Delroy Grant, the man found guilty of the Night Stalker attacks, was given four life sentences a day after his conviction. Judge Peter Rook at Woolwich Crown Court told Grant he was a “very dangerous man capable of committing heinous crimes and causing incalculable harm”.

The 53-year-old was told he will spend a minimum of 27 years behind bars. He has already spent over a year in custody awaiting trial, but the long sentence means that he will be almost 80 when he finally becomes eligible for parole or release.

He attacked his 18 victims, who were all pensioners, in their homes across South London, Kent and Surrey over a period of 17 years between 1992 and November 2009.

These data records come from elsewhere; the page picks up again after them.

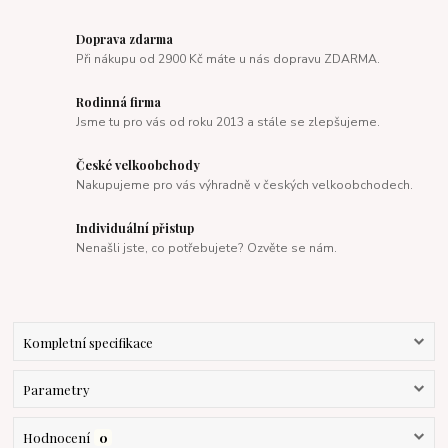
Doprava zdarma
Při nákupu od 2900 Kč máte u nás dopravu ZDARMA.
Rodinná firma
Jsme tu pro vás od roku 2013 a stále se zlepšujeme.
České velkoobchody
Nakupujeme pro vás výhradně v českých velkoobchodech.
Individuální přistup
Nenašli jste, co potřebujete? Ozvěte se nám.
Kompletní specifikace
Parametry
Hodnocení
0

The judge told Grant: “Your actions had blighted the remaining precious years of their lives. Their homes, where many of them had lived for years, should have been their safest refuge where they could have expected to live their lives undisturbed and at peace. You chose to invade their homes when they were in their beds at night.”

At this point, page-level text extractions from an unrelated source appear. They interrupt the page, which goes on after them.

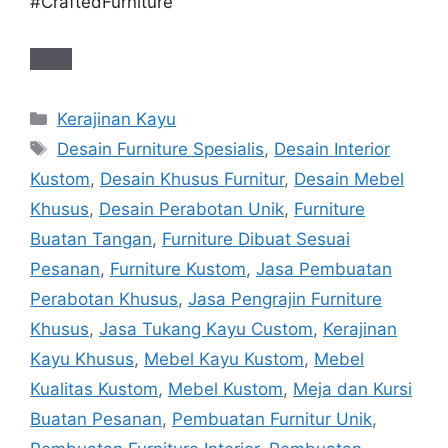
#CraftedFurniture
Categories
Kerajinan Kayu
Tags
Desain Furniture Spesialis
,
Desain Interior
Kustom
,
Desain Khusus Furnitur
,
Desain Mebel
Khusus
,
Desain Perabotan Unik
,
Furniture
Buatan Tangan
,
Furniture Dibuat Sesuai
Pesanan
,
Furniture Kustom
,
Jasa Pembuatan
Perabotan Khusus
,
Jasa Pengrajin Furniture
Khusus
,
Jasa Tukang Kayu Custom
,
Kerajinan
Kayu Khusus
,
Mebel Kayu Kustom
,
Mebel
Kualitas Kustom
,
Mebel Kustom
,
Meja dan Kursi
Buatan Pesanan
,
Pembuatan Furnitur Unik
,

He added that it was “hard to imagine the extreme fear” that Grant must have engendered in his victims.

Judge Rook said he considered giving Grant a whole-life sentence and noted that his crimes were so serious they were not covered by normal sentencing guidelines. “Your offending is in a league of its own,” he said.

During the sentencing, the court heard moving statements from Grant’s victims and their families about the impact of his crimes.

One 85-year-old woman, referred to as Miss J for legal reasons, bravely entered the witness box to give evidence about how she continues to suffer from her ordeal nearly nine years ago.

She was 77 when Grant burgled and indecently assaulted her at her bungalow in Shirley, Croydon, in October 2002.

In a statement from 2003 she said: “I have found that time is not a great healer. I don’t think it’s got any easier over the last year.

“I certainly haven’t got back my peace of mind. Nobody can guarantee it won’t happen again.

She added: “It’s something I shall never forget completely. It still feels so recent.”

The judge asked if her experiences at Grant’s hands still affected her today. Miss J replied: “If I go out I like to be home before dark. I do a lot of locking and bolting, and taking precautions. … It changed my life.”

She was watched from the dock by Grant, who sat impassively throughout most of the hearing but occasionally shook his head. The judge paid tribute to Miss J’s “courageous” testimony.

He also quoted from the son of another of the sexual predator’s victims, who said: “It has ruined the winter years of my mother’s life, and she has to live with this for the rest of her life.”